Migration: Union kritisiert Ampel-Regierung scharf
Doch vor dem Treffen war auch Hoffnung bei Unions-Politikern zu vernehmen. CDU-Chef Friedrich Merz sagte nach Abbruch der Gespräche: "Wir hatten eigentlich wirklich ernsthaft gehofft, dass wir heute Nachmittag mit der Koalition einen Weg eröffnen können, die unkontrollierte Migration nach Deutschland signifikant zurückzudrängen." Bedeutet: Alles Gesagte reicht der Union nicht aus. Die CDU/CSU-Politiker werfen der Ampel-Koalition vor, dass der politische Wille fehle, die Zahl der Migranten nach Deutschland zu reduzieren.
Knackpunkt rechtliche und politische Hürden
Doch: Was ist der Knackpunkt? Warum kommen Regierung und Opposition nicht zusammen, wo sie doch letztlich das Ziel eint, irreguläre Migration zu begrenzen. Doch beim "Wie" gehen die Meinungen auseinander, im Kern dreht sich alles um rechtliche und politische Fragen. Die Opposition einerseits hält umfassende Zurückweisungen an den deutschen Grenzen für rechtlich möglich – bislang lässt sie offen, wie konkret das aussehen kann. Nachbarländer wie Österreich und Polen sind alarmiert, kritisieren die Idee scharf.

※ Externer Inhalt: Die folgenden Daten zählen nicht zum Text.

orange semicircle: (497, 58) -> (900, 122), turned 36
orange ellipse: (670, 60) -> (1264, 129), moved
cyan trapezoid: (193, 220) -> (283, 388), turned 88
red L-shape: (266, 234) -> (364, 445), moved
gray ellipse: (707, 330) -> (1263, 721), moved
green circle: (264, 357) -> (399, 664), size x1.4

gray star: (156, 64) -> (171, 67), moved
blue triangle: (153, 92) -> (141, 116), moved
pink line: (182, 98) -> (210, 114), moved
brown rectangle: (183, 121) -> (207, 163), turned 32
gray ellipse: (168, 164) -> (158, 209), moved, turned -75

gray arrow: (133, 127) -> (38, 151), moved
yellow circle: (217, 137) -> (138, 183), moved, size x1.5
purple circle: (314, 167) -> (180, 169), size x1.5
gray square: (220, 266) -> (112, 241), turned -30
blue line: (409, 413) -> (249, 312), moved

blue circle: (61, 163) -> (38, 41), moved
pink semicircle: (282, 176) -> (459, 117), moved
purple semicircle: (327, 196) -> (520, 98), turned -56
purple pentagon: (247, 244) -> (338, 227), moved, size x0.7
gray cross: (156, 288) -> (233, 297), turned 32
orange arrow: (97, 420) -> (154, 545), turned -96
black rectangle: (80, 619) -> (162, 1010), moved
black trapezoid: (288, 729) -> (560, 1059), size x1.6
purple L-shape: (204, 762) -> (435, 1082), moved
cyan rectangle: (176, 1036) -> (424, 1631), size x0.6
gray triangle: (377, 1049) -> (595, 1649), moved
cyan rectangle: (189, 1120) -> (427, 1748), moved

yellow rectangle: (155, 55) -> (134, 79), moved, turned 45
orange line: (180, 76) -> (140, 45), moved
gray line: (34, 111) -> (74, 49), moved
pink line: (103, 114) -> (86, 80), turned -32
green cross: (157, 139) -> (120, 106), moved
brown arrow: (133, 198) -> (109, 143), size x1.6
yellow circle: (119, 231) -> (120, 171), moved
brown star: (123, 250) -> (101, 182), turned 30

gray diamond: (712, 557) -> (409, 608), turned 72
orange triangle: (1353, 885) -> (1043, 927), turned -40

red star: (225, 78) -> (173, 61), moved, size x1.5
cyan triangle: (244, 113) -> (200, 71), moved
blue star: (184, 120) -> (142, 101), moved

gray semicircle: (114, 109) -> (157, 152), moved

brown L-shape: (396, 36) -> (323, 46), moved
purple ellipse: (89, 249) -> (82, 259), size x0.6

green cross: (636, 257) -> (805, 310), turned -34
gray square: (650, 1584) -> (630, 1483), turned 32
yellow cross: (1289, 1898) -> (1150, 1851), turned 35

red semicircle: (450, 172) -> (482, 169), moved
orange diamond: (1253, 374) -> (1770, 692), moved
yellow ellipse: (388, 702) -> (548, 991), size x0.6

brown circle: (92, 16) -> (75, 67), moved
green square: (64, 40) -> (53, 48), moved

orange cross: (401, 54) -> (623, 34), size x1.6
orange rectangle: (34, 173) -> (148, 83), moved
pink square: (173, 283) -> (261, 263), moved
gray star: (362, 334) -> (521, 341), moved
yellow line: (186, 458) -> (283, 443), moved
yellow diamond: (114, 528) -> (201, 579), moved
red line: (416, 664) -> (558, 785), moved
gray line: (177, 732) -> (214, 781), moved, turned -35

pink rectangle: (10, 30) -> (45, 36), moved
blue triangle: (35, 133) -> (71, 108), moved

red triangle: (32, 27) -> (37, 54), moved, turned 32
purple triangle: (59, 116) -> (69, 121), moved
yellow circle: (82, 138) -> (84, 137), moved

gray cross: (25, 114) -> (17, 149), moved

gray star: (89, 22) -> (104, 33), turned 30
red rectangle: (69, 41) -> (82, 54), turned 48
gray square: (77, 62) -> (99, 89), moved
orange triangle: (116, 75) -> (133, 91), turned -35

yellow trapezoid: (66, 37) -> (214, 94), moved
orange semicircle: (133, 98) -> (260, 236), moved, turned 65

Die Ampel-Regierung unterstreicht hingegen, dass sie sich an geltendes europäisches Recht halten will: "Man kann von einer Bundesregierung nicht erwarten, dass sie sich gegen Recht stellt", so Bundesjustizminister Marco Buschmann (FDP). Die Fronten zwischen Opposition und Regierung: verhärtet.
Den Abbruch der Gespräche führt die Union auf Unstimmigkeiten in der Ampel-Regierung zurück: "Das ist die Realität dieser Ampel und der Entscheidungsfähigkeit von drei Koalitionspartnern, die immer weniger zusammenfinden", so Merz, der den Bundeskanzler scharf kritisiert und davon spricht, die Regierung sei "führungslos". Ähnlich scharf fällt auch die Kritik von CSU-Landes-Gruppenchef Alexander Dobrindt aus.
Im Video: Alexander Hoffmann (CSU) zum Abbruch des Migrationsgipfels
Dublin-Schnellverfahren: Ampel-Regierung geht in die Offensive
Doch die Regierung kontert: "Offensichtlich waren einige Herren überrascht, dass wir im Team spielen", sagt Außenministerin Baerbock (Grüne). Nach den gescheiterten Gesprächen mit der Union tritt sie gemeinsam mit Bundesinnenministerin Faeser (SPD) und Bundesjustizminister Buschmann (FDP) betont geschlossen bei einer Pressekonferenz auf.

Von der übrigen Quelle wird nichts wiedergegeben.